The inside market is the spread between the highest bid price and lowest ask price among various market makers in a particular security, or its national best bid and offer (NBBO).
- The inside market is the spread between the highest bid price and lowest offer (ask) price in a quoted financial product.
- Historically, the inside market was consisted of prices provided by market makers, but in the electronic trading age, it may be created by other participants as well.
- Bids below and asks above the inside market spread appear on the order book or Level II.
- If a bid/offer is fully removed or fully filled, the next highest bid or lowest offer becomes part of the inside market price.
Understanding Inside Market
Typically, price quotes between market makers feature a lower ask and a higher bid than the quotes made to retail investors in the same security. The inside market bid is referred to as the inside bid, and the inside market ask is referred to as the inside ask or offer.

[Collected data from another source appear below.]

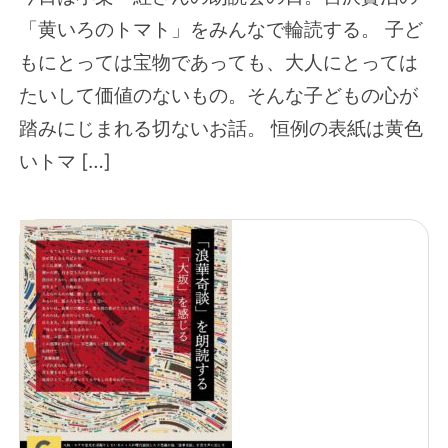
「黄いろのトマト」をみんなで輪読する。 子ど
もにとっては宝物であっても、大人にとっては
たいして価値のないもの。そんな子どもの心が
踏みにじまれる切ないお話。 恒例の表紙は黄色
いトマ […]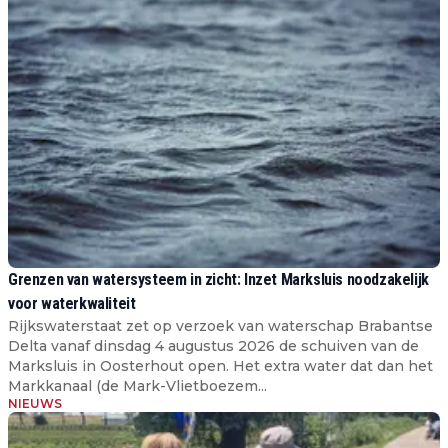
Grenzen van watersysteem in zicht: Inzet Marksluis noodzakelijk
voor waterkwaliteit
Rijkswaterstaat zet op verzoek van waterschap Brabantse
Delta vanaf dinsdag 4 augustus 2026 de schuiven van de
Marksluis in Oosterhout open. Het extra water dat dan het
Markkanaal (de Mark-Vlietboezem...
NIEUWS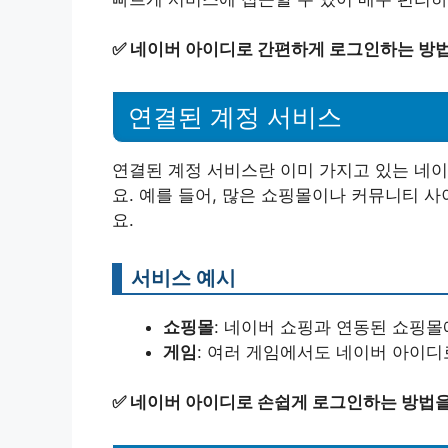
✅
네이버 아이디로 간편하게 로그인하는 방법
연결된 계정 서비스
연결된 계정 서비스란 이미 가지고 있는 네
요. 예를 들어, 많은 쇼핑몰이나 커뮤니티 
요.
서비스 예시
쇼핑몰
: 네이버 쇼핑과 연동된 쇼핑몰
게임
: 여러 게임에서도 네이버 아이디
✅
네이버 아이디로 손쉽게 로그인하는 방법을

The inside market, as it relates to market makers, has taken on a smaller role since the introduction of discount brokers and electronic exchanges. However, since decimalization market makers no longer play as active of a role in the majority of transactions that take place on a stock exchange. Therefore, the inside market is the highest bid and lowest ask, regardless of who is posting those bids and offers.
Retail clients with direct access to the markets can place their own bids and asks, narrowing the spread (if it's wider than $0.01 in a stock), creating a new inside market. An active day trader focusing on one stock could end up taking on the role of an unofficial market maker, buying and selling frequently, providing liquidity when others are looking for it, capturing the spread, profiting from price moves, and frequently creating the inside market.
Highly traded products such as currencies, blue-chip stocks, and large exchange traded funds (ETF) will have small inside markets because of the high trade volume and a large number of participants. By contrast, relatively unknown or small companies may have little volume, and therefore a large bid/ask spread and inside market.
As volatility rises, the inside market will increase in all financial products due to uncertainty. This was prevalent during the Great Recession when investors looking to exit trades had to cross wide spreads with significantly large inside markets to execute those deals.
Spreads may also get wider during good news. A positive earnings report may see a stock shoot higher, yet because the participants are searching to find the appropriate price following the announcement the market makers and active traders will want to be compensated for trading in the aftermath of the news, and therefore they will post lower bids and higher offers than they typically would. Under normal conditions, the stock may trade with a $0.01 spread, but following news (good or bad) it may trade with a $0.10 or $0.20 spread, for example.
Bids, Asks, and Outside Prices
Traders, investors, and market makers post bids and asks at different prices. The highest bid and lowest ask form the inside market. There may be multiple traders at this price, for example, a market maker may be bidding 500 shares, while another trader has a bid for 200, and a longer-term investor has a bid for 100. The same concept applies to the ask.
If all the shares at the bid are removed or filled, the bids at the next highest price will become part (the bid) of the inside market. The bids that are posted below the highest bid, and the offers that are posted above the lowest ask, are outside the inside price. These orders can be seen on the order book or Level II screen.
Inside Market Example
Bank of America Corporation (BAC) is a heavily traded stock, averaging over 50 million shares per day. The spread is typically $0.01, and at each price level at or below the current bid there will be multiple participants posting their interest to buy in different volumes. The same goes for the offer. At the offer, and at each price above it, there will be offers to sell in different volumes.
Assume that the current bid is $27.90 and the current ask is $27.91. This is the inside market. The bid has 150,000 shares being posted on multiple ECNs and on the New York Stock Exchange (NYSE) by multiple traders and market makers. Similarly, the offer has 225,000 shares posted on multiple ECNS and on the NYSE by multiple traders and market makers.
Traders, investors, and market makers can buy from those currently offered at $27.91, or they can add themselves to the queue of people who are bidding at $27.90. They may also choose to bid at a lower price of their choosing. Those that want to sell can sell or short by transacting with the people bidding at $27.90, or they can post an offer to sell at $27.91 or above.
Now assume that all the offers at $27.91 are filled. The next ask price is $27.92. Those that wanted to buy at $27.91 no longer have offers to buy from, so instead, they start placing bids at $27.91. The inside market has shifted from $27.90 by $27.91 to $27.91 by $27.92. This process continues throughout the day causing the price to oscillate higher and lower.